Ao longo dos últimos anos, a Cogna investiu em tecnologia, análise de dados e melhoria dos processos de relacionamento e negociação com o aluno. Segundo Paulo Castilho, gerente sênior de Cobrança e Gestão Financeira da companhia e palestrante confirmado no CCX Seminário, após as mudanças, o Prazo Médio de Recebimento – indicador que mede o tempo entre a emissão e o pagamento das mensalidades – caiu de 37 para 31 dias entre o primeiro trimestre de 2025 e o primeiro trimestre de 2026. O índice de cobertura da carteira alcançou 70,4%.
“É uma evolução estrutural da operação, construída de forma consistente ao longo do tempo”, afirma Castilho.
A geração de caixa operacional após capex no primeiro trimestre de 2026 atingiu R$ 318 milhões, alta de 27% na comparação anual. A alavancagem da companhia, por sua vez, recuou de 1,28 vezes para 1,13 vezes o EBITDA, enquanto a geração de caixa livre cresceu 68,7% no período.

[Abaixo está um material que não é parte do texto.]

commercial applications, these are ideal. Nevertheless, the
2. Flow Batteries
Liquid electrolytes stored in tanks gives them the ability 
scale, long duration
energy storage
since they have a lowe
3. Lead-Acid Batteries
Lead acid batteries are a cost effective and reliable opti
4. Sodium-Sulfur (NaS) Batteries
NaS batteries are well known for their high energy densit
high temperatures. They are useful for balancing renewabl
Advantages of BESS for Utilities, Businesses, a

Para o executivo, a gestão financeira do aluno tem papel direto nesse resultado: “uma gestão financeira eficiente garante que o crescimento se traduza em caixa e sustentabilidade financeira”.
O limite da automação

Parte dessa evolução passa pela tecnologia. A Cogna utiliza alertas automáticos para vencimento de boletos, ações de cobrança automatizadas e canais digitais de renegociação, incluindo atendimento via WhatsApp. Mas Castilho é cuidadoso ao traçar os limites desse modelo.
“A tecnologia amplia nossa capacidade de analisar dados, automatizar processos e tornar a gestão financeira mais eficiente. Mas educação é uma atividade essencialmente humana”, diz o executivo. “Sempre existirão situações que exigem análise individualizada e diálogo com o aluno.”

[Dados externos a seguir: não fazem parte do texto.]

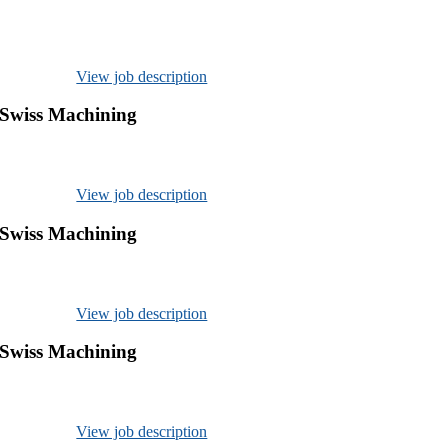
View job description
 Swiss Machining
View job description
 Swiss Machining
View job description
 Swiss Machining
View job description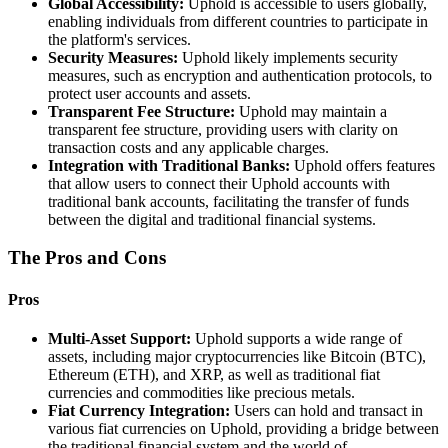
Global Accessibility:
Uphold is accessible to users globally,
enabling individuals from different countries to participate in
the platform's services.
Security Measures:
Uphold likely implements security
measures, such as encryption and authentication protocols, to
protect user accounts and assets.
Transparent Fee Structure:
Uphold may maintain a
transparent fee structure, providing users with clarity on
transaction costs and any applicable charges.
Integration with Traditional Banks:
Uphold offers features
that allow users to connect their Uphold accounts with
traditional bank accounts, facilitating the transfer of funds
between the digital and traditional financial systems.
The Pros and Cons
Pros
Multi-Asset Support:
Uphold supports a wide range of
assets, including major cryptocurrencies like Bitcoin (BTC),
Ethereum (ETH), and XRP, as well as traditional fiat
currencies and commodities like precious metals.
Fiat Currency Integration:
Users can hold and transact in
various fiat currencies on Uphold, providing a bridge between
the traditional financial system and the world of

No ensino superior, a cobrança carrega uma assimetria que outros setores não têm: a mesma instituição que cobra é aquela que forma. Manter o equilíbrio entre eficiência operacional e preservação do vínculo educacional é, ao mesmo tempo, uma questão de gestão e de responsabilidade institucional.
A 17ª edição da Pesquisa de Inadimplência no Ensino Superior Privado, do Instituto Semesp registrou inadimplência de 8,73% no ensino superior privado no primeiro semestre de 2025, dado mais recente da entidade. O número representa queda em relação ao ano anterior nos cursos presenciais, mas piora no EAD, que teve um aumento de 8,4% nos atrasos superiores a 30 dias no período. O que indica que o desafio não é homogêneo e exige abordagens distintas por modalidade.
Ainda, a pesquisa aponta que perda de emprego ou redução de renda (62,8%) e falta de planejamento financeiro (58,1%) são os dois principais motivos pelas instituições de ensino superior privado para o atraso nas mensalidades.
Educação é aposta do consumidor
O cenário macroeconômico segue pressionado. Com Selic ainda elevada e inadimplência em patamar histórico no País, o comportamento do aluno reflete as mesmas tensões do consumidor brasileiro em geral. Castilho reconhece o ambiente, mas aposta numa especificidade do setor.
“O cenário pressiona, mas a educação superior segue sendo prioridade para o brasileiro porque representa mobilidade social real”, afirma. A alavancagem da companhia caiu de 1,28 para 1,13 vezes o EBITDA no último ano, e a geração de caixa livre cresceu 68,7%. São sinais, segundo o executivo, de que a estrutura financeira da Cogna oferece fôlego para absorver esse ambiente sem abrir mão do compromisso com a permanência do aluno.
A evolução da Cogna representa uma mudança de lógica. Tratar a gestão de crédito apenas como instrumento de proteção do balanço resolve um problema financeiro. Mas, cria outro: o aluno que sai por falta de negociação acessível não volta. E o custo da evasão para a instituição, o estudante e o País raramente aparece na mesma linha do demonstrativo de resultados que registra a recuperação da dívida.